手に取ったら焼き芋自体が濡れていて、最初は「水をかけて焼いたからかな」と思ったのですが、違いました。完全に「デンプンが分解されてできた水飴(麦芽糖)=蜜」でした。これによって食感はじゅわっとトロッと口の中でとろけて、信じられないぐらいの甘さが広がるわけです。
もちろん包んでいたホイルの中も蜜でびしょびしょ。これだけずっと舐めていても満足できそう
普通のトースターでじっくり焼いたものと比較。見た目だけでも、明らかに別次元の食べ物に仕上がっています
「べにはるか」以外の、いわゆるホクホク系のサツマイモ(「紅あずま」や「鳴門金時」など)もおいしく焼けます。その場合は「超蜜やきいも」モードではなく、セルフセッティング機能を使いましょう。
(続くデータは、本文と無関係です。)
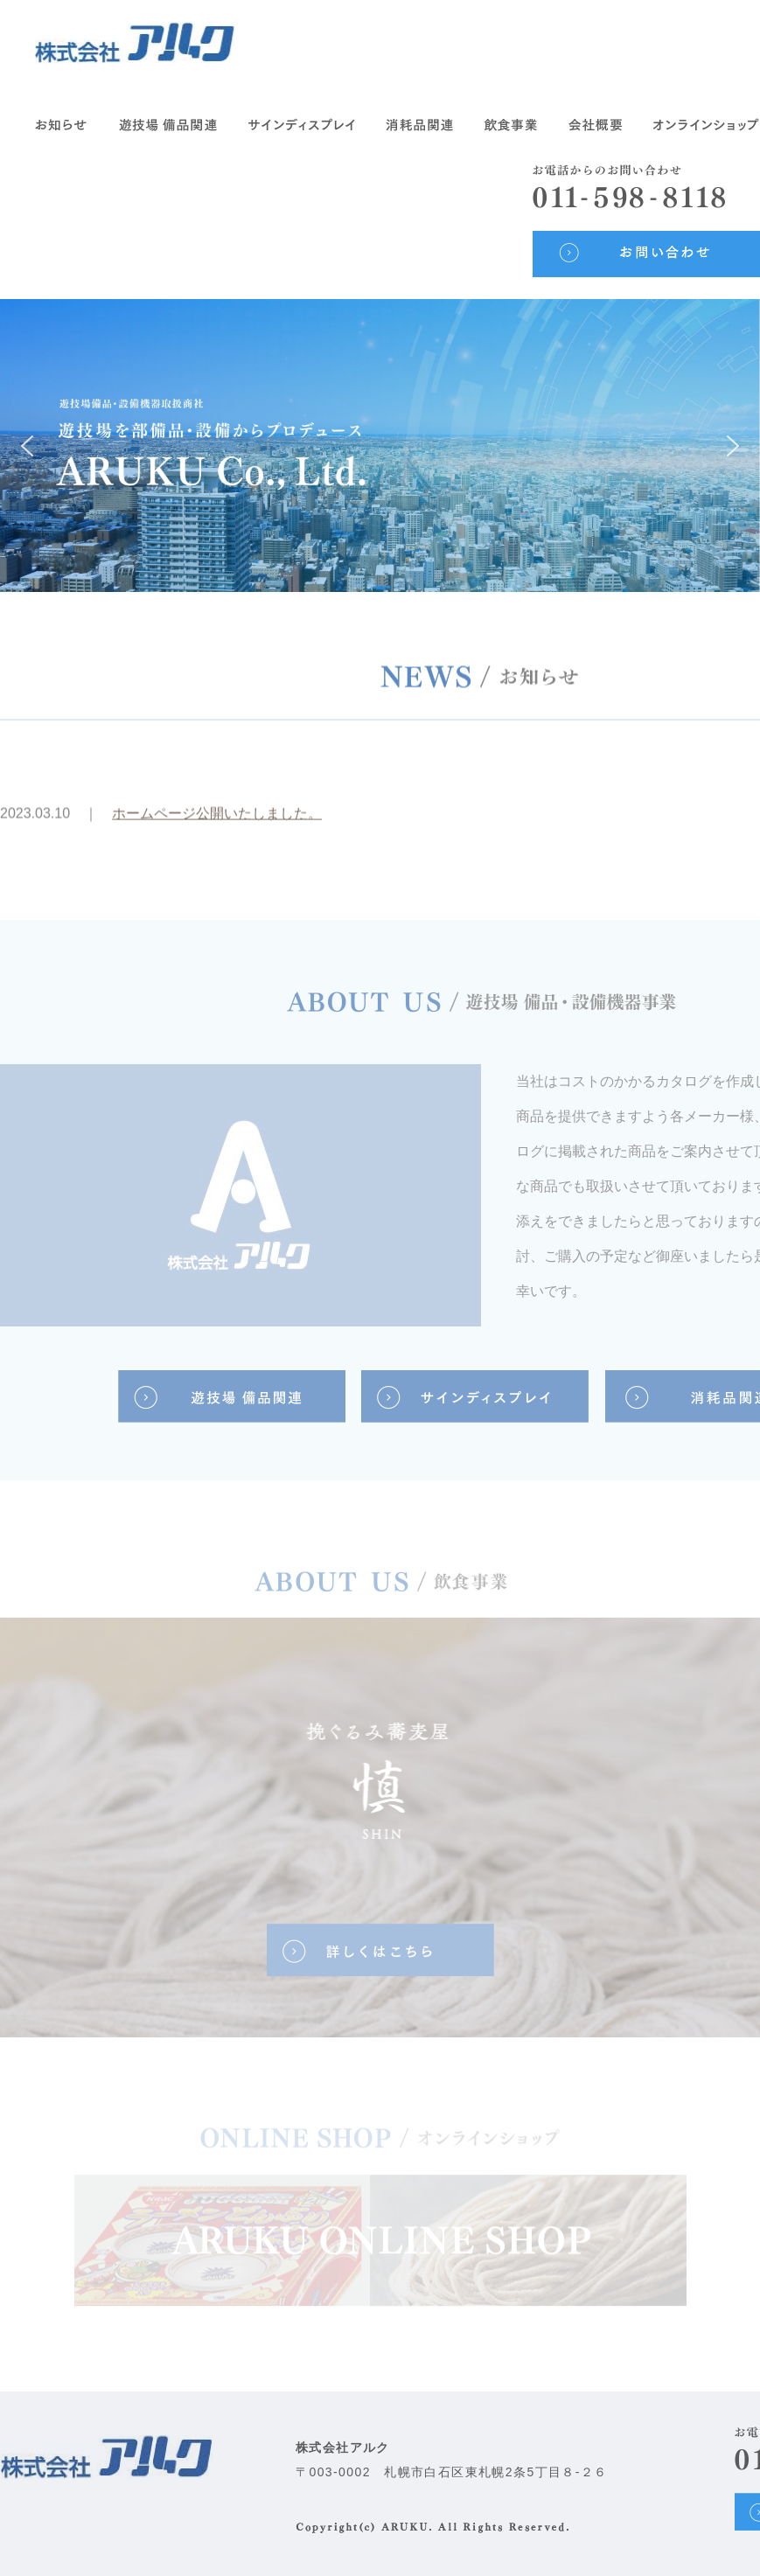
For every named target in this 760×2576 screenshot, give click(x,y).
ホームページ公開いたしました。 (217, 818)
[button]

セルフセッティング機能とは、加熱時間と温度を2段階で設定できるというもの。たとえば、まず160度で80分加熱して、次に240度で3分加熱する、といった風に変化を付けた焼き方ができるんです。加熱時間は最大2時間で、焼き芋に適したじっくり焼く設定もできちゃいます。
マニュアルで2段階の温度と加熱時間を設定できる「セルフセッティング」を使えば、自分なりの焼き方が設定可能
試しにホクホク系のサツマイモである「紅あずま」を焼いてみたところ、大成功! イモにはホイルを巻かずにじっくり加熱し、最後に短時間だけカッと温度を高くして香ばしさをアップさせる焼き方がよい感じでした。
香ばしさとホクホク感を引き出した「紅あずま」の焼き芋。これはこれでうまい!
もちろんトースターなので、パンをおいしく焼くための「パンモード」もあります。「食パン」「冷凍食パン」「ロールパン」がメニューから選べるようになっており、それぞれに最適な温度プロファイルが設定されているとのこと。
特に「冷凍食パンモード」は、最近の高機能トースターには必須と言えるほどの人気機能。試しに冷凍食パンを焼いてみましたが、モソモソ感のないサクふわの焼き上がりで、なかなかに満足のいく仕上がりでした。
冷凍した食パンをおいしく焼き上げる「冷凍食パンモード」は、いつも賞味期限内にパンが食べきれない人にぴったり
中ふんわり、外サックリのほどよい焼き上がり。耳も香ばしくサクサク食感に仕上がっていました
正直なところ、実際に試すまでは「とはいえ年に焼き芋を何回焼くのかと思うと、専用トースターまではどうかなー」という気持ちもありました。
しかし、ひとたび「超蜜やきいもモード」で焼いたものを味わってしまうと……いやー、これは年に何回でも、イモがある限り焼きますわ! むしろ、こんなハイクオリティーなスイーツが自宅でばんばん作れちゃうマシンだと思えば、食パン焼く機能も付いていてお得! ぐらいの考え方になっちゃうかもしれません。
トースターとしては決してお安い製品ではありませんが、焼き芋好きな人ならまず買って後悔なしの性能だと思います。少なくとも、スーパーで買うより何倍もすごいものが、自宅でいくらでも焼けるようになりますから。